On the other hand, since THP-1 monocytes were a suspension cell line isolated from peripheral blood [31], it is speculated that the passive deformation of the cells would more or less hinder their normal cell functions and bring negative effects on themselves. Another research indicated that asbestos and silica could stimulate NLRP3-dominant secretion of IL-1β in THP-1 macrophages, which may trigger pulmonary fibrosis and diseases [32]. Pneumoconiosis induced by inhalation of silica and silicosis by long-term silica exposure is well-known to be regulated by the activation of NLRP3 inflammasome [33,34]. As NLRP3 inflammasome activation is a pivotal step to cause caspase 1-mediated release of proinflammatory cytokines and GSDMD-dominant pyroptosis [35], the abovementioned literature also provides supportive evidence for our observations from the slide material.
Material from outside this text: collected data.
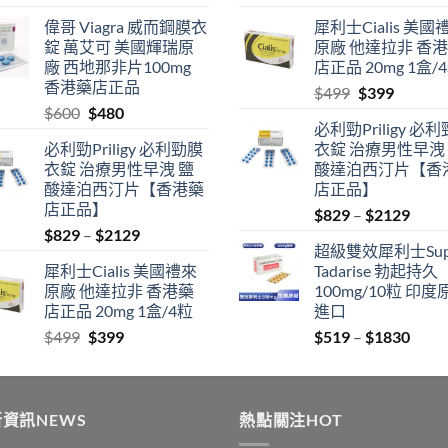
range:
price
price
偉哥 Viagra 威而鋼膜衣
犀利士Cialis 美國
$519
was:
is:
錠 萬艾可 美國輝瑞原
原廠 他達拉非 香
through
$600.
$480.
廠 西地那非片100mg
店正品 20mg 1盒/
$1830
香港藥店正品
Original
Current
$
499
$
399
Original
Current
$
600
$
480
price
price
必利勁Priligy 必
price
price
was:
is:
必利勁Priligy 必利勁膜
衣錠 治療男性早洩
was:
is:
$499.
$399.
衣錠 治療男性早洩 鹽
酸達泊西汀片【香
$600.
$480.
酸達泊西汀片【香港藥
店正品】
店正品】
Price
$
829
–
$
2129
Price
$
829
–
$
2129
range
超級雙效犀利士Sup
range:
$829
犀利士Cialis 美國禮來
Tadarise 勃起持久
$829
thro
原廠 他達拉非 香港藥
100mg/10粒 印度
through
$212
店正品 20mg 1盒/4粒
進口
$2129
Original
Current
Price
$
499
$
399
$
519
–
$
1830
price
price
range
was:
is:
$519
$499.
$399.
thro
資訊NEWS
熱點關注HOT
$183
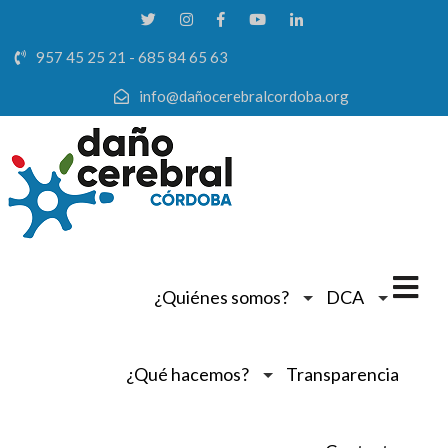
957 45 25 21 - 685 84 65 63
info@dañocerebralcordoba.org
¿Quiénes somos?
DCA
¿Qué hacemos?
Transparencia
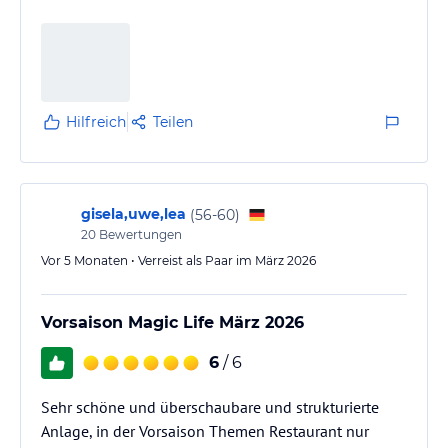
Hilfreich
Teilen
gisela,uwe,lea
(
56-60
)
20
Bewertungen
Vor 5 Monaten • Verreist als Paar im März 2026
Vorsaison Magic Life März 2026
6
/ 6
Sehr schöne und überschaubare und strukturierte
Anlage, in der Vorsaison Themen Restaurant nur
Hence, the cytotoxicity of PLL, silicate material of glass slices, and the immobilization of THP-1 monocytes might be crucial stimuli to induce the activation of caspase 1-mediated pyroptotic pathway in THP-1 cells on PLL slides, causing cell death eventually. Follow-up experiments should be considered to further verify these factors; however, according to the current study, we suggest that when THP-1 monocytes are used as a major study object in vitro, researchers should pay more attention to avoid using PLL as a coating material to enhance cell adhesion, thereby preventing unnecessary pyroptosis activation and cell death.
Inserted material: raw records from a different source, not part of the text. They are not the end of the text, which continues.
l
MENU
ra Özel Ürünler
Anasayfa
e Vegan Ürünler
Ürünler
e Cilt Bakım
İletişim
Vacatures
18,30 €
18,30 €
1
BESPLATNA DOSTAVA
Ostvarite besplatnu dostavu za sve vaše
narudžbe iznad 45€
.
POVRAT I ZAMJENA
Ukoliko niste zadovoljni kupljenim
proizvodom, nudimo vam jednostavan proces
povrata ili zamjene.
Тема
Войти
Nowadays, other cell adhesive materials have also been reported for specific cell types. Research indicated that fibronectin and collagen-modified cultural scaffold promoted cell attachment of adipose-derived stromal cells [36]. Surface-modified polyvinylidene fluoride with fibronectin binding also showed enhanced cell attachment in osteoblast [37]. However, their adhesion effects on THP-1 monocytes still need to be further studied. In addition, a protocol for suspension cell adhesion, including THP-1 cells, using serum-free conditions has been presented [38], which could be considered to replace the PLL-coated slides. Nevertheless, the improvement of the experimental methods to promote suspension cell attachment while maintaining the integrity of the cell structure and functions remains an issue that needs further exploration.